Instructions for the task:
Each line in the entries below that holds the string "column" is to be listed.

════════════════════

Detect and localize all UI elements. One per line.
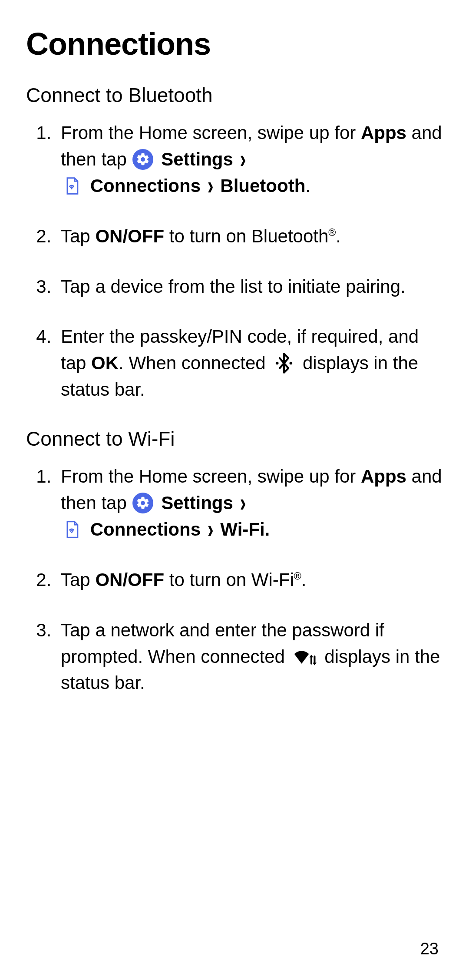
ok-label: OK xyxy=(91,353,119,373)
chevron-icon: › xyxy=(240,141,246,178)
registered-mark: ® xyxy=(328,227,336,238)
text: . xyxy=(336,226,341,246)
text: . When connected xyxy=(119,353,271,373)
bluetooth-label: Bluetooth xyxy=(220,175,305,196)
wifi-connected-icon xyxy=(292,646,318,667)
page-title: Connections xyxy=(26,26,443,62)
bluetooth-connected-icon xyxy=(273,352,295,374)
text: . xyxy=(305,175,310,196)
steps-list-bluetooth: From the Home screen, swipe up for Apps … xyxy=(26,120,443,403)
text: From the Home screen, swipe up for xyxy=(61,122,361,143)
document-page: Connections Connect to Bluetooth From th… xyxy=(0,0,469,980)
wifi-step-2: Tap ON/OFF to turn on Wi-Fi®. xyxy=(56,567,443,593)
on-off-label: ON/OFF xyxy=(95,569,164,590)
chevron-icon: › xyxy=(208,511,214,548)
connections-label: Connections xyxy=(90,519,201,540)
chevron-icon: › xyxy=(208,168,214,205)
wifi-label: Wi-Fi. xyxy=(220,519,270,540)
svg-point-2 xyxy=(290,362,293,365)
svg-point-0 xyxy=(71,188,72,189)
connections-label: Connections xyxy=(90,175,201,196)
bt-step-1: From the Home screen, swipe up for Apps … xyxy=(56,120,443,199)
section-heading-bluetooth: Connect to Bluetooth xyxy=(26,83,443,107)
bt-step-3: Tap a device from the list to initiate p… xyxy=(56,274,443,300)
page-number: 23 xyxy=(420,940,439,958)
apps-label: Apps xyxy=(361,466,406,487)
bt-step-2: Tap ON/OFF to turn on Bluetooth®. xyxy=(56,223,443,250)
svg-point-1 xyxy=(276,362,279,365)
chevron-icon: › xyxy=(240,485,246,522)
settings-gear-icon xyxy=(132,149,153,170)
settings-label: Settings xyxy=(161,493,233,513)
settings-label: Settings xyxy=(161,149,233,169)
connections-page-icon xyxy=(62,175,83,196)
on-off-label: ON/OFF xyxy=(95,226,164,246)
registered-mark: ® xyxy=(294,570,301,582)
bt-step-4: Enter the passkey/PIN code, if required,… xyxy=(56,324,443,403)
wifi-step-3: Tap a network and enter the password if … xyxy=(56,617,443,697)
text: . xyxy=(301,569,307,590)
text: From the Home screen, swipe up for xyxy=(61,466,361,487)
steps-list-wifi: From the Home screen, swipe up for Apps … xyxy=(26,464,443,696)
section-heading-wifi: Connect to Wi-Fi xyxy=(26,427,443,450)
text: to turn on Bluetooth xyxy=(164,226,328,246)
text: Tap xyxy=(61,569,95,590)
connections-page-icon xyxy=(62,519,83,540)
svg-point-3 xyxy=(71,532,72,533)
apps-label: Apps xyxy=(361,122,406,143)
settings-gear-icon xyxy=(132,493,153,513)
wifi-step-1: From the Home screen, swipe up for Apps … xyxy=(56,464,443,543)
text: Tap xyxy=(61,226,95,246)
text: to turn on Wi-Fi xyxy=(164,569,294,590)
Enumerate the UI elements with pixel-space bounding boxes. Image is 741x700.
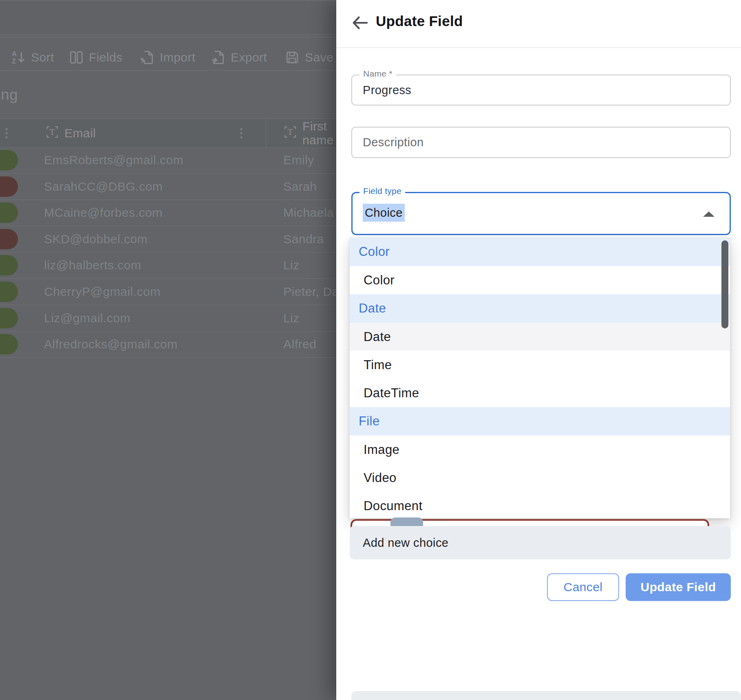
dropdown-item[interactable]: Time: [350, 351, 730, 379]
table-row[interactable]: Alfredrocks@gmail.comAlfred: [0, 331, 336, 358]
svg-text:T: T: [287, 127, 293, 136]
panel-title: Update Field: [376, 13, 463, 29]
toolbar-label: Import: [160, 51, 195, 64]
dropdown-item[interactable]: Video: [350, 464, 730, 492]
table-row[interactable]: EmsRoberts@gmail.comEmily: [0, 147, 336, 174]
export-icon: [210, 50, 226, 65]
email-cell: CherryP@gmail.com: [44, 279, 161, 305]
field-type-value: Choice: [363, 192, 405, 235]
status-badge: [0, 308, 18, 328]
column-label: First name: [302, 119, 336, 147]
divider: [0, 34, 336, 35]
name-field: Name *: [351, 75, 731, 106]
table-row[interactable]: liz@halberts.comLiz: [0, 252, 336, 279]
chevron-up-icon[interactable]: [703, 211, 715, 217]
status-badge: [0, 255, 18, 275]
text-type-icon: T: [284, 125, 297, 141]
toolbar-label: Fields: [89, 51, 122, 64]
divider: [0, 37, 336, 37]
column-divider: [266, 119, 266, 147]
dropdown-group-header: File: [350, 407, 730, 436]
add-new-choice-button[interactable]: Add new choice: [350, 526, 731, 559]
email-cell: SKD@dobbel.com: [44, 226, 148, 252]
table-row[interactable]: MCaine@forbes.comMichaela: [0, 200, 336, 226]
screen: AZ Sort Fields Import Export Save ng T E…: [0, 0, 741, 700]
field-type-select[interactable]: Field type Choice: [351, 192, 731, 235]
fields-button[interactable]: Fields: [68, 47, 122, 68]
table-row[interactable]: SarahCC@DBG.comSarah: [0, 174, 336, 200]
update-field-button[interactable]: Update Field: [626, 573, 731, 601]
dropdown-list: ColorColorDateDateTimeDateTimeFileImageV…: [350, 238, 730, 518]
dropdown-item[interactable]: Date: [350, 323, 730, 351]
column-menu-kebab-icon[interactable]: [239, 119, 244, 147]
description-field: [351, 127, 731, 158]
dropdown-item[interactable]: DateTime: [350, 379, 730, 407]
save-button[interactable]: Save: [284, 47, 333, 68]
divider: [336, 47, 741, 48]
first-name-cell: Alfred: [283, 331, 316, 357]
status-badge: [0, 229, 18, 249]
first-name-cell: Pieter, Da: [283, 279, 336, 305]
first-name-cell: Sarah: [283, 174, 317, 200]
table-row[interactable]: Liz@gmail.comLiz: [0, 305, 336, 332]
back-arrow-icon: [351, 26, 369, 33]
first-name-cell: Liz: [283, 252, 300, 278]
toolbar-label: Save: [305, 51, 333, 64]
table-header: T Email T First name: [0, 119, 336, 148]
divider: [0, 70, 336, 70]
svg-text:T: T: [49, 127, 55, 136]
dropdown-item[interactable]: Document: [350, 492, 730, 518]
status-badge: [0, 334, 18, 354]
email-cell: SarahCC@DBG.com: [44, 174, 163, 200]
first-name-cell: Michaela: [283, 200, 334, 226]
email-cell: Liz@gmail.com: [44, 305, 130, 331]
first-name-column-header[interactable]: T First name: [284, 119, 336, 147]
dropdown-item[interactable]: Color: [350, 266, 730, 294]
column-label: Email: [64, 126, 96, 140]
choice-row-handle[interactable]: [390, 517, 423, 526]
import-button[interactable]: Import: [139, 47, 195, 68]
first-name-cell: Emily: [283, 147, 314, 173]
first-name-cell: Liz: [283, 305, 300, 331]
svg-text:A: A: [12, 51, 17, 57]
bottom-section-partial: [351, 691, 741, 700]
status-badge: [0, 150, 18, 170]
dropdown-group-header: Date: [350, 294, 730, 323]
dropdown-group-header: Color: [350, 238, 730, 266]
scrollbar-thumb[interactable]: [721, 240, 728, 328]
field-type-box: [351, 192, 731, 235]
table-row[interactable]: SKD@dobbel.comSandra: [0, 226, 336, 253]
field-type-dropdown: ColorColorDateDateTimeDateTimeFileImageV…: [350, 238, 730, 518]
export-button[interactable]: Export: [210, 47, 267, 68]
text-type-icon: T: [46, 125, 59, 141]
email-cell: liz@halberts.com: [44, 252, 141, 278]
name-input[interactable]: [351, 75, 731, 106]
email-column-header[interactable]: T Email: [46, 119, 96, 147]
back-button[interactable]: [351, 14, 369, 32]
toolbar-label: Sort: [31, 51, 54, 64]
fields-icon: [68, 50, 84, 65]
email-cell: Alfredrocks@gmail.com: [44, 331, 178, 357]
import-icon: [139, 50, 155, 65]
sort-button[interactable]: AZ Sort: [11, 47, 54, 68]
dropdown-item[interactable]: Image: [350, 436, 730, 464]
view-title-partial: ng: [1, 86, 18, 103]
selected-text: Choice: [363, 204, 405, 222]
background-app-dimmed: AZ Sort Fields Import Export Save ng T E…: [0, 0, 336, 700]
table-row[interactable]: CherryP@gmail.comPieter, Da: [0, 279, 336, 305]
first-name-cell: Sandra: [283, 226, 324, 252]
email-cell: EmsRoberts@gmail.com: [44, 147, 183, 173]
status-badge: [0, 203, 18, 223]
status-badge: [0, 176, 18, 197]
cancel-button[interactable]: Cancel: [547, 573, 619, 601]
description-input[interactable]: [351, 127, 731, 158]
email-cell: MCaine@forbes.com: [44, 200, 163, 226]
sort-icon: AZ: [11, 50, 26, 65]
top-band: [0, 0, 336, 35]
save-icon: [284, 50, 300, 65]
status-badge: [0, 282, 18, 302]
name-field-label: Name *: [359, 69, 396, 79]
update-field-panel: Update Field Name * Field type Choice Co…: [336, 0, 741, 700]
column-menu-kebab-icon[interactable]: [4, 119, 9, 147]
svg-text:Z: Z: [12, 58, 16, 65]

════════════════════

Your solution:
column-label: First name: [302, 119, 336, 147]
column-divider: [266, 119, 266, 147]
column-menu-kebab-icon[interactable]: [239, 119, 244, 147]
first-name-column-header[interactable]: T First name: [284, 119, 336, 147]
column-label: Email: [64, 126, 96, 140]
email-column-header[interactable]: T Email: [46, 119, 96, 147]
column-menu-kebab-icon[interactable]: [4, 119, 9, 147]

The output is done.